INPUT MATERIAL Start Marker

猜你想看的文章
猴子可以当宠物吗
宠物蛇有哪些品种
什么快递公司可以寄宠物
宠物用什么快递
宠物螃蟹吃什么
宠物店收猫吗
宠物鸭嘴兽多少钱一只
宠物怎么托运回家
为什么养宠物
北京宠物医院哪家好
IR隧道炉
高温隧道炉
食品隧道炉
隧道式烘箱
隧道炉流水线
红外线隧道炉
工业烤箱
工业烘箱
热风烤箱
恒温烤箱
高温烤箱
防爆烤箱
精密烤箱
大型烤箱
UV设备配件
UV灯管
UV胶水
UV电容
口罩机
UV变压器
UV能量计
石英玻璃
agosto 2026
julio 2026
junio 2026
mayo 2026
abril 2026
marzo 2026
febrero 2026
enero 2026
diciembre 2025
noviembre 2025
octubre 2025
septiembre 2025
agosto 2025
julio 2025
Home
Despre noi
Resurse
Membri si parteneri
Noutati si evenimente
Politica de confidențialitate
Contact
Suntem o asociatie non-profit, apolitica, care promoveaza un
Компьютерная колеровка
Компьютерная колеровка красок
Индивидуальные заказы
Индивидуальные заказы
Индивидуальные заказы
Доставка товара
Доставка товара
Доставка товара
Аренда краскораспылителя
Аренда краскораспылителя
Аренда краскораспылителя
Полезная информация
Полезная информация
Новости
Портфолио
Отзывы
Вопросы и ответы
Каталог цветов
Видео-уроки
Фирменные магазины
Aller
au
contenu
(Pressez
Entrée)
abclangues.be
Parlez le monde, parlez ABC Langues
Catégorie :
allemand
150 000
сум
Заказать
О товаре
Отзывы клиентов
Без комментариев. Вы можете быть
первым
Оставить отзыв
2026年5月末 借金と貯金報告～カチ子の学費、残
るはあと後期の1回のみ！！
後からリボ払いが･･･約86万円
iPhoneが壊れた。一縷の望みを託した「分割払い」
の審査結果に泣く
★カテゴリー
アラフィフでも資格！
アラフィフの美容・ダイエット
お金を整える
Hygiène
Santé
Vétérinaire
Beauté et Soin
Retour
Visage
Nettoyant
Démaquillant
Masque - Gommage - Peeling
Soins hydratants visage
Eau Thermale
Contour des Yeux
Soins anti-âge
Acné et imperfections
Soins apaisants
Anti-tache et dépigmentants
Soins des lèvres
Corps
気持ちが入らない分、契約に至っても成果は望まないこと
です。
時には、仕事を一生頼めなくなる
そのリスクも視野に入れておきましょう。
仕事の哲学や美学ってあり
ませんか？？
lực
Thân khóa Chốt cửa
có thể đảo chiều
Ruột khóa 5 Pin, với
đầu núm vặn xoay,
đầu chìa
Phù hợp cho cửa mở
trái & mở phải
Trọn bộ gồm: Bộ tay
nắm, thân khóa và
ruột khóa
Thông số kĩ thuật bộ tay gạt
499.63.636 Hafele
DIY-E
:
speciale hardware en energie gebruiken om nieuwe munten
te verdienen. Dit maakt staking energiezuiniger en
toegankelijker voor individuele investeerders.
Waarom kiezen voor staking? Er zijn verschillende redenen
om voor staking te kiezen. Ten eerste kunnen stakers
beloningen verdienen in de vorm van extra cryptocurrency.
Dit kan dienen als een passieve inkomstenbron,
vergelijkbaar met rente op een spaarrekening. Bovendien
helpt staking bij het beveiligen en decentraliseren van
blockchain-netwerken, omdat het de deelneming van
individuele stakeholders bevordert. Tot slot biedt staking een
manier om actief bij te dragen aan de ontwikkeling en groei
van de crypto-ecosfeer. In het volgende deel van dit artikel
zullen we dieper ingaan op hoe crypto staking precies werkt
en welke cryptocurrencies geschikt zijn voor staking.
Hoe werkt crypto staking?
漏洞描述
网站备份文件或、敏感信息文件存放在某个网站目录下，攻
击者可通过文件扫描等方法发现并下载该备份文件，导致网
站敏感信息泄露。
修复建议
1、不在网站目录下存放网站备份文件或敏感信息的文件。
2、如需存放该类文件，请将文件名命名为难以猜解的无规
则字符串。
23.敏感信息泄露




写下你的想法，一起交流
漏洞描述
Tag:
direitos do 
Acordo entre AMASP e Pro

INPUT MATERIAL End Marker

WORK TO BE COMPLETED →
Copy every line of the listing where the word "khóa" appears.

RESULT →
Thân khóa Chốt cửa
Ruột khóa 5 Pin, với
nắm, thân khóa và
ruột khóa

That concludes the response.